O reformador do mundo e a beata cândida, uma fábula

Havia um macaco muito chato para quem todas as coisas estavam erradas e não se cansava de criticar tudo o que via; se encontrava uma doninha, criticava-lhe a agitação constante, mas se via uma preguiça, já lhe apontava a inércia; deparava-se com um urso e lhe condenava a curiosidade, para apontar a ausência dela no burro; e assim era com todas as coisas, para ele tudo estava errado.

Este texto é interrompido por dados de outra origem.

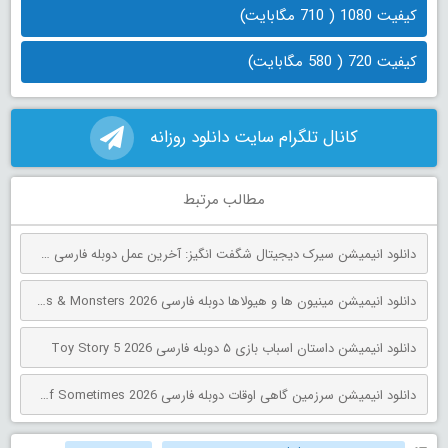
کیفیت 1080 ( 710 مگابایت)
کیفیت 720 ( 580 مگابایت)
کانال تلگرام سایت دانلود روزانه
مطالب مرتبط
دانلود انیمیشن سیرک دیجیتال شگفت انگیز: آخرین عمل دوبله فارسی The Amazing Digital Circus: The Last Act 2026
دانلود انیمیشن مینیون‌ ها و هیولاها دوبله فارسی Minions & Monsters 2026
دانلود انیمیشن داستان اسباب بازی ۵ دوبله فارسی Toy Story 5 2026
دانلود انیمیشن سرزمین گاهی اوقات دوبله فارسی The Land of Sometimes 2026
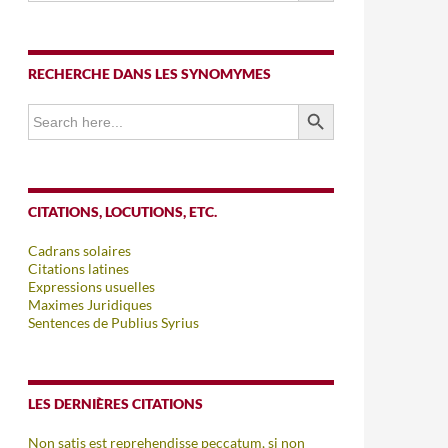
RECHERCHE DANS LES SYNOMYMES
SEARCH BUTTON
Search
for:
CITATIONS, LOCUTIONS, ETC.
Cadrans solaires
Citations latines
Expressions usuelles
Maximes Juridiques
Sentences de Publius Syrius
LES DERNIÈRES CITATIONS
Non satis est reprehendisse peccatum, si non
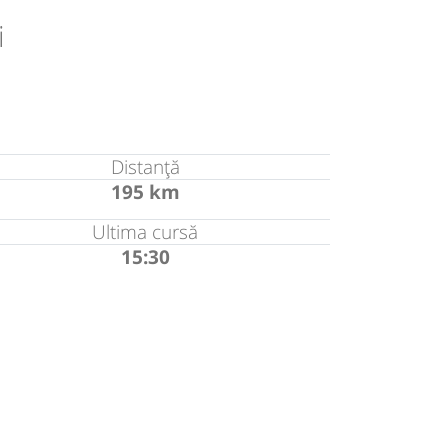
i
Distanță
195 km
Ultima cursă
15:30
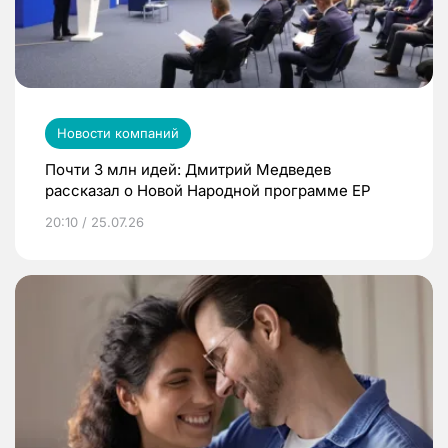
Новости компаний
Почти 3 млн идей: Дмитрий Медведев
рассказал о Новой Народной программе ЕР
20:10 / 25.07.26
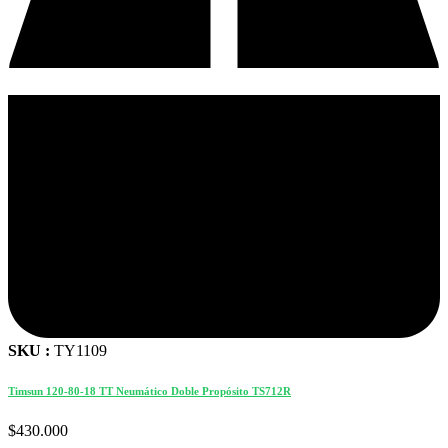
SKU :
TY1109
Timsun 120-80-18 TT Neumático Doble Propósito TS712R
$
430.000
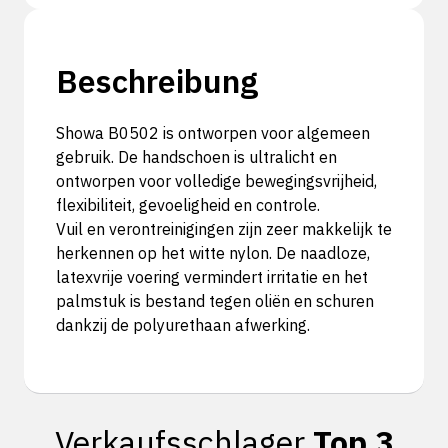
Beschreibung
Showa B0502 is ontworpen voor algemeen
gebruik. De handschoen is ultralicht en
ontworpen voor volledige bewegingsvrijheid,
flexibiliteit, gevoeligheid en controle.
Vuil en verontreinigingen zijn zeer makkelijk te
herkennen op het witte nylon. De naadloze,
latexvrije voering vermindert irritatie en het
palmstuk is bestand tegen oliën en schuren
dankzij de polyurethaan afwerking.
Verkaufsschlager
Top 3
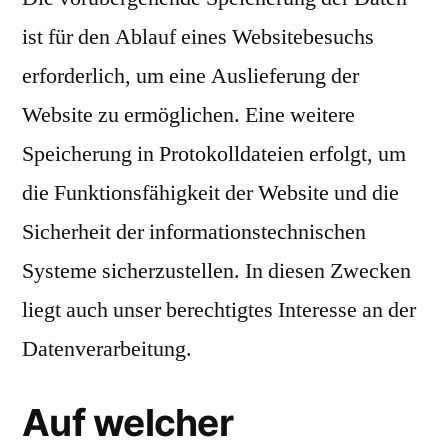
ist für den Ablauf eines Websitebesuchs
erforderlich, um eine Auslieferung der
Website zu ermöglichen. Eine weitere
Speicherung in Protokolldateien erfolgt, um
die Funktionsfähigkeit der Website und die
Sicherheit der informationstechnischen
Systeme sicherzustellen. In diesen Zwecken
liegt auch unser berechtigtes Interesse an der
Datenverarbeitung.
Auf welcher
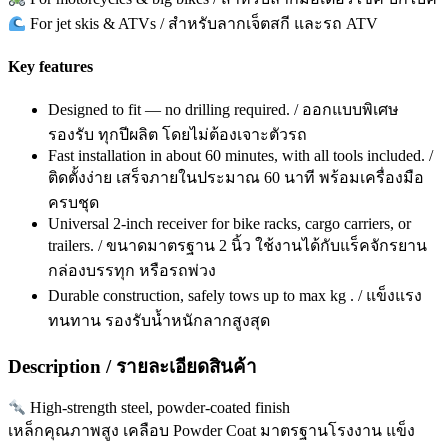
For jet skis & ATVs / สำหรับลากเจ็ตสกี และรถ ATV
Key features
Designed to fit — no drilling required. / ออกแบบพิเศษ
รองรับ ทุกปีผลิต โดยไม่ต้องเจาะตัวรถ
Fast installation in about 60 minutes, with all tools included. /
ติดตั้งง่าย เสร็จภายในประมาณ 60 นาที พร้อมเครื่องมือ
ครบชุด
Universal 2-inch receiver for bike racks, cargo carriers, or
trailers. / ขนาดมาตรฐาน 2 นิ้ว ใช้งานได้กับแร็คจักรยาน
กล่องบรรทุก หรือรถพ่วง
Durable construction, safely tows up to max kg . / แข็งแรง
ทนทาน รองรับน้ำหนักลากสูงสุด
Description / รายละเอียดสินค้า
High-strength steel, powder-coated finish
เหล็กคุณภาพสูง เคลือบ Powder Coat มาตรฐานโรงงาน แข็ง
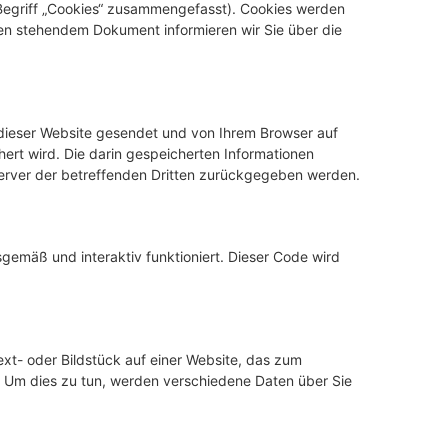
 Begriff „Cookies“ zusammengefasst). Cookies werden
ten stehendem Dokument informieren wir Sie über die
n dieser Website gesendet und von Ihrem Browser auf
ert wird. Die darin gespeicherten Informationen
erver der betreffenden Dritten zurückgegeben werden.
gemäß und interaktiv funktioniert. Dieser Code wird
Text- oder Bildstück auf einer Website, das zum
 Um dies zu tun, werden verschiedene Daten über Sie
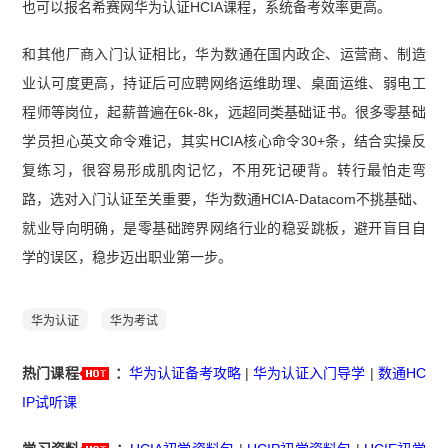
也可以报名希赛网华为认证HCIA课程，系统备考效率更高。
和其他厂商入门认证相比，华为数通在国内政企、运营商、制造
业认可度更高，持证后可应聘网络运维助理、桌面运维、弱电工
程师等岗位，起薪普遍在6k-8k，远超同类基础证书。很多零基础
学员担心英文命令难记，其实HCIA核心命令30+条，结合实操反
复练习，很容易形成肌肉记忆，不用死记硬背。转行最怕走弯
路，选对入门认证至关重要，华为数通HCIA-Datacom不挑基础、
就业导向明确，是零基础跨界网络行业的稳妥跳板，避开盲目自
学的误区，稳步迈出职业第一步。
华为认证
华为考试
热门课程
：
华为认证备考攻略
|
华为认证入门导学
|
数通HC
IP试听课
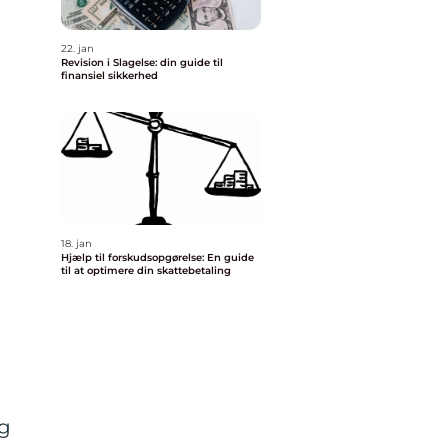
22. jan
Revision i Slagelse: din guide til
finansiel sikkerhed
18. jan
Hjælp til forskudsopgørelse: En guide
til at optimere din skattebetaling
g
og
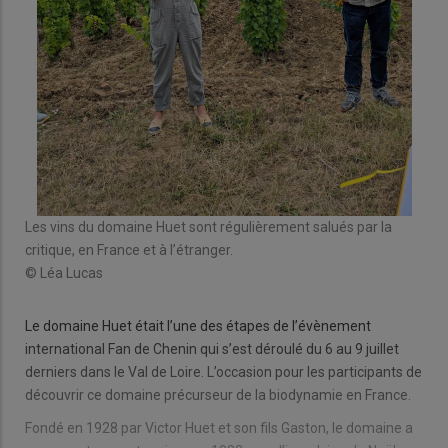
Les vins du domaine Huet sont régulièrement salués par la
critique, en France et à l’étranger.
© Léa Lucas
Le domaine Huet était l’une des étapes de l’évènement
international Fan de Chenin qui s’est déroulé du 6 au 9 juillet
derniers dans le Val de Loire. L’occasion pour les participants de
découvrir ce domaine précurseur de la biodynamie en France.
Fondé en 1928 par Victor Huet et son fils Gaston, le domaine a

Certo dia, quando caminhava pelos arredores de onde morava, encontrou uma bela macaca beata e muito cândida, para quem, em oposição ao que ele pensava, todas as coisas se encontravam na mais perfeita ordem. Enquanto caminhavam, como não podia ser diferente, o chato começou a reclamar, dizia:

— Veja como todas as coisas estão erradas: esse imenso pé de jamelão dá as minúsculas frutinhas que lhe pendem dos ramos, enquanto essa reles planta rasteira dá as enormes abóboras que vemos; é muito óbvio que tudo isso está errado, que a planta nanica aos nossos pés deveria dar frutos tão acanhados quanto ela mesma, enquanto uma árvore alta como essa que nos sombreia tinha que ostentá-los imensos, do tamanho das abóboras deitadas aqui no chão.

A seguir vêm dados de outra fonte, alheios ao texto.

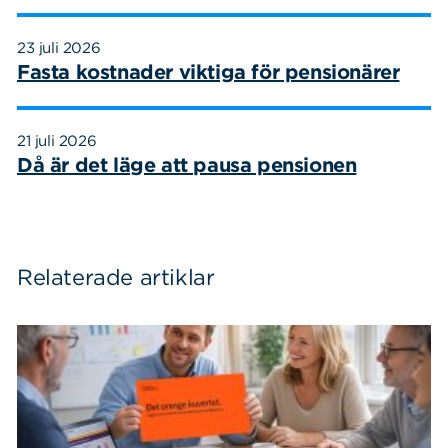
23 juli 2026
Fasta kostnader viktiga för pensionärer
Sök
Sök på sidan:
efter:
21 juli 2026
Då är det läge att pausa pensionen
Relaterade artiklar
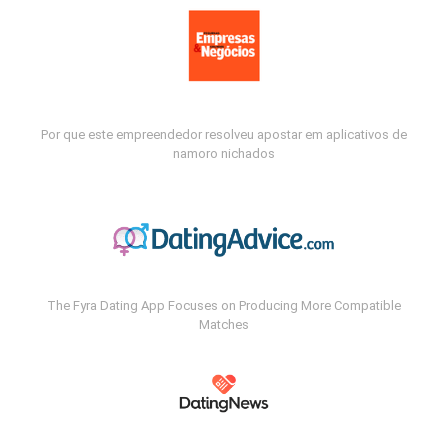
Por que este empreendedor resolveu apostar em aplicativos de
namoro nichados
The Fyra Dating App Focuses on Producing More Compatible
Matches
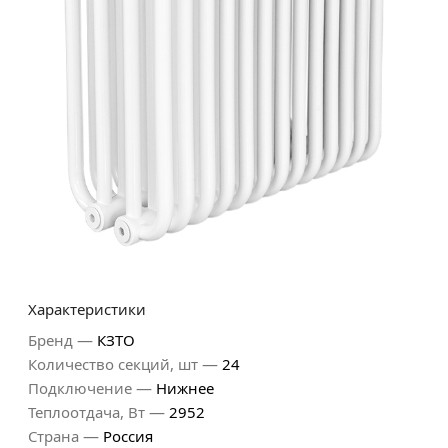
Характеристики
—
Бренд
КЗТО
—
Количество секций, шт
24
—
Подключение
Нижнее
—
Теплоотдача, Вт
2952
—
Страна
Россия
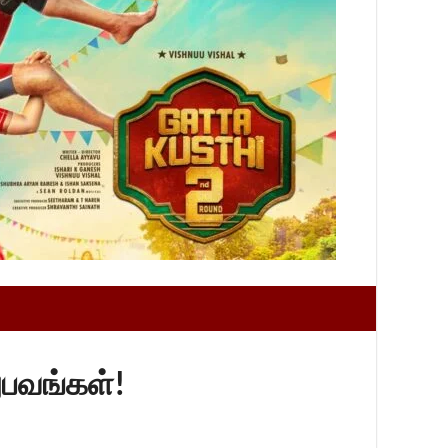
ுபவங்கள்!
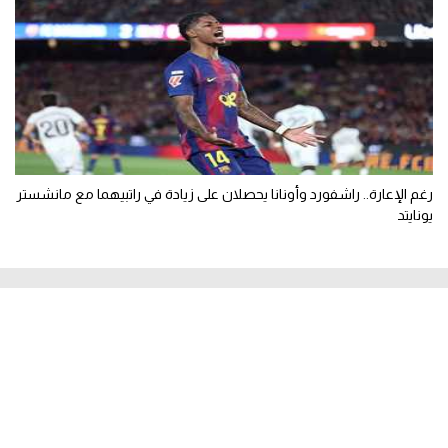
رغم الإعارة.. راشفورد وأونانا يحصلان على زيادة في راتبيهما مع مانشستر
يونايتد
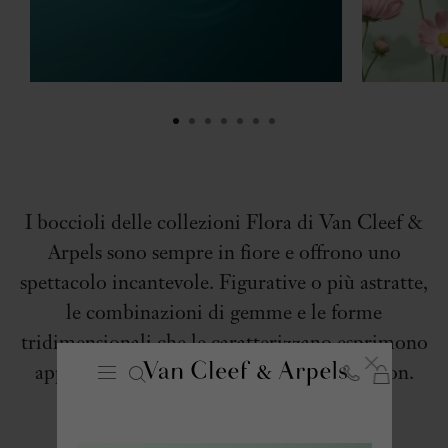
I boccioli delle collezioni Flora di Van Cleef &
Arpels sono sempre in fiore e offrono uno
spettacolo incantevole. Figurative o più astratte,
le combinazioni di gemme e le forme
tridimensionali che le caratterizzano esprimono
appieno l’esclusivo savoir-faire della Maison.
Chiudi
LA
Homepage
MIA
Van
SHOPPIN
Cleef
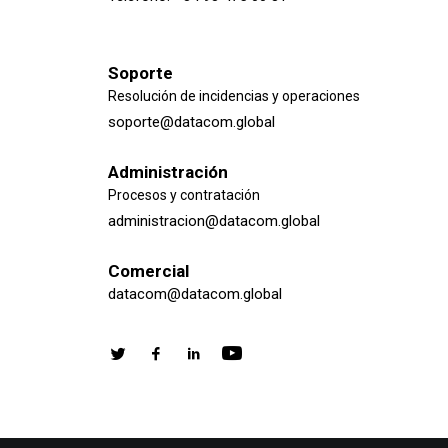
Soporte
Resolución de incidencias y operaciones
soporte@datacom.global
Administración
Procesos y contratación
administracion@datacom.global
Comercial
datacom@datacom.global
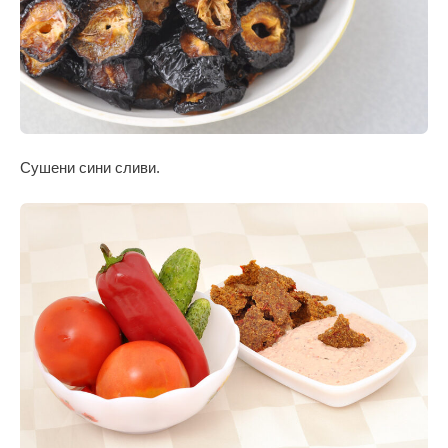
Сушени сини сливи.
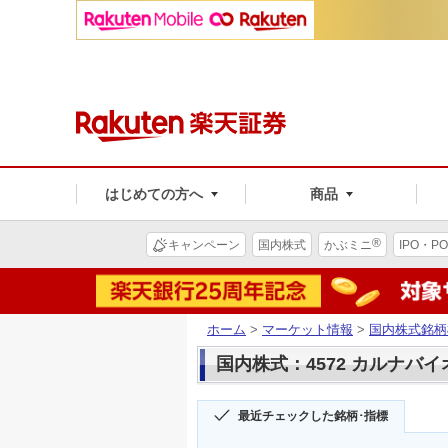
はじめての方へ
商品
®
キャンペーン
国内株式
かぶミニ
IPO・PO
ホーム
>
マーケット情報
>
国内株式銘柄
国内株式：4572 カルナバ
最近チェックした銘柄･指標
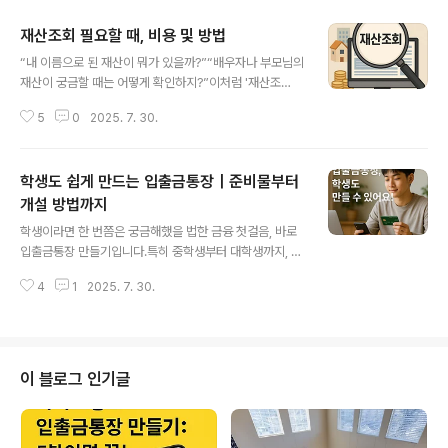
재산조회 필요할 때, 비용 및 방법
글 내용
“내 이름으로 된 재산이 뭐가 있을까?”“배우자나 부모님의
재산이 궁금할 때는 어떻게 확인하지?”이처럼 '재산조
회'는 재산관리, 상속 문제, 부채 정리, 이혼 소송, 부동산 정
5
0
2025. 7. 30.
리 등 다양한 상황에서 반드시 거쳐야 하는 중요한 절차입
니다.재산조회란 무엇인가요?‘재산조회’는 개인이 소유한
금융자산, 부동산, 자동차 등 각종 자산의 현황을 확인하는
학생도 쉽게 만드는 입출금통장｜준비물부터
절차를 말합니다.과거에는 관련 기관을 일일이 방문해야
했지만, 현재는 정부24, 홈택스, 대법원 인터넷 등기소, 금
개설 방법까지
글 내용
융감독원 등 온라인 서비스를 통해 상당 부분 간편하게 확
학생이라면 한 번쯤은 궁금해했을 법한 금융 첫걸음, 바로
인할 수 있게 되었습니다.재산조회의 주요 대상 – 어떤 정
입출금통장 만들기입니다.특히 중학생부터 대학생까지, 용
보를 확인할 수 있나요?재산조회 서비스는 다음과 같은 자
돈을 관리하거나 아르바이트 급여를 받기 위해서는 본인
산 항목을 조회하는 데 유용합니다:부동산: 토지, 아파트,
4
1
2025. 7. 30.
명의의 입출금통장 개설이 필수적입니다.그렇다면 학생은
주택, 상가 등 건물 소유..
어떻게 입출금통장 만들기를 할 수 있을까요?또 어떤 준비
물이 필요할까요?1. 학생도 만들 수 있는 입출금통장, 가능
한 나이는?국내 대부분의 은행에서는 만 14세 이상의 청소
년이라면 학생 본인 명의의 입출금통장 개설이 가능합니
이 블로그 인기글
다.단, 만 19세 미만의 미성년자는 반드시 법정대리인(보통
부모)의 동의가 필요하며,개설 가능한 계좌 수나 이용 가능
한 서비스에는 제한이 있을 수 있습니다.만 14세 미만의 경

Tão logo o chato terminou sua frase, enquanto ainda olhava para o alto apontando o que dizia, um jamelão pulou-lhe bem no nariz, causando-lhe um momentâneo espanto que não passou despercebido à cândida beata que o acompanhava calada até então; aproveitando a deixa sugerida pela própria natureza, tratou de engatar sua conversa usual, tão oposta à do chato, que consistia em justificar todas as coisas atribuindo-lhes a mais completa perfeição, falou:

— Imagine o transtorno que teria sido se em vez da frutinha, uma imensa abóbora lhe tivesse amassado o nariz. Bem ao contrário do que você diz, todas as coisas foram planejadas com enorme sabedoria pela maior de todas as mentes, a do Criador, e é por isso que estão na mais perfeita ordem, constituindo o melhor de todos os mundos que poderiam ter sido imaginados. Olhe bem ao redor e se maravilhe com a exatidão que permeia todas as coisas, veja como tudo se encaixa e se encontra em impecável harmonia; qualquer mudança que ocorresse só viria a corromper a perfeição absoluta de tudo o que nos cerca.

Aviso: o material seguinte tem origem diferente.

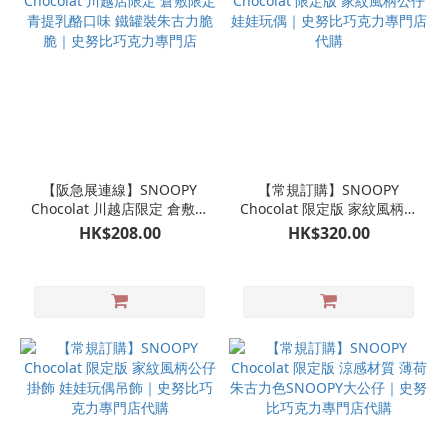
【阪急展連線】SNOOPY
【常規訂購】SNOOPY
Chocolat 川越店限定 倉敷限
Chocolat 限定版 家紋風柄公
定 青提乳酪口味 鐵罐裝朱古
仔 娃娃玩偶｜史努比巧克力
HK$208.00
HK$320.00
力脆脆｜史努比巧克力專門
專門店代購
店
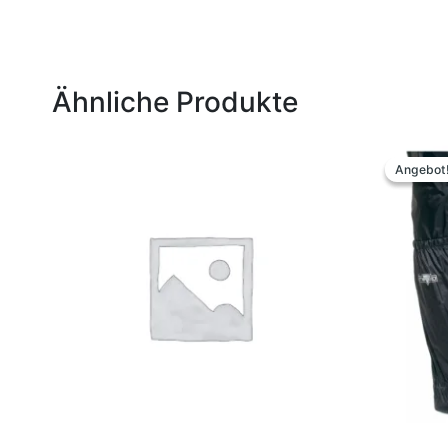
Ähnliche Produkte
Ursp
Preis
Angebot
Angebot
war:
24,9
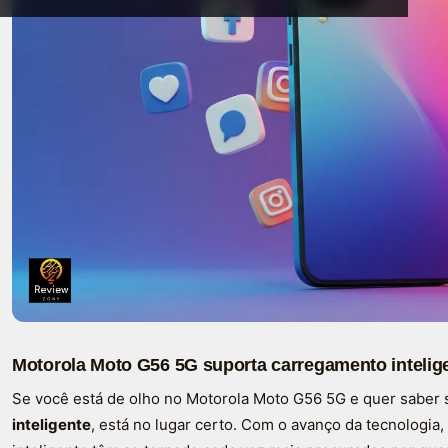
Motorola Moto G56 5G suporta carregamento intelig
Se você está de olho no Motorola Moto G56 5G e quer saber 
inteligente
, está no lugar certo. Com o avanço da tecnologi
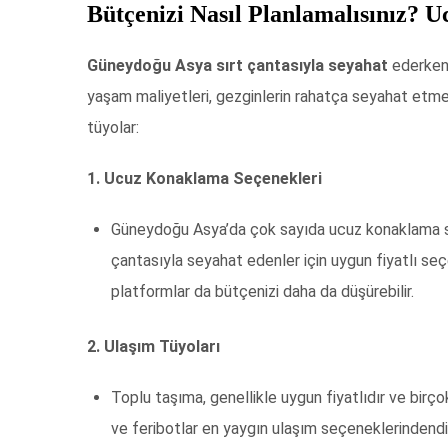
Bütçenizi Nasıl Planlamalısınız? 
Güneydoğu Asya sırt çantasıyla seyahat
ederken 
yaşam maliyetleri, gezginlerin rahatça seyahat etmel
tüyolar:
1. Ucuz Konaklama Seçenekleri
Güneydoğu Asya’da çok sayıda ucuz konaklama seç
çantasıyla seyahat edenler için uygun fiyatlı seç
platformlar da bütçenizi daha da düşürebilir.
2. Ulaşım Tüyoları
Toplu taşıma, genellikle uygun fiyatlıdır ve birço
ve feribotlar en yaygın ulaşım seçeneklerindendir.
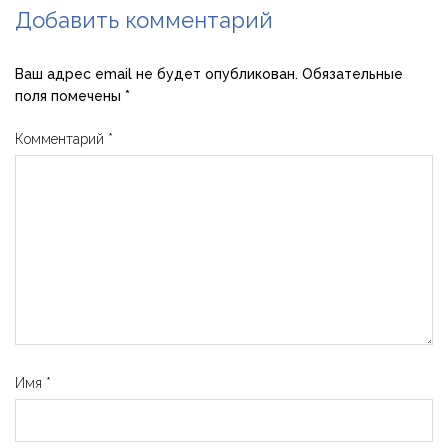
Добавить комментарий
Ваш адрес email не будет опубликован.
Обязательные
поля помечены
*
Комментарий
*
Имя
*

Pareceria que o nosso chato fosse se insurgir contra a fortíssima argumentação da beata, mas talvez tenha sido o choque causado pela inusitada queda da frutinha, ou terá sido a extrema candura da fala, dos gestos, do olhar, e de toda ela, a macaca, que o amoleceu e o adoçou de maneira inaudita, seja como for, com o olhar dulcíssimo agitou mansamente a cabeça sinalizando concordar com a beata, tomou-lhe uma das mãos, e juntos procuraram a árvore mais alta ao redor e assim, enamorados e cientes da completa perfeição do mundo, foram se deitar sob uma jaqueira altíssima e carregada de magníficos frutos!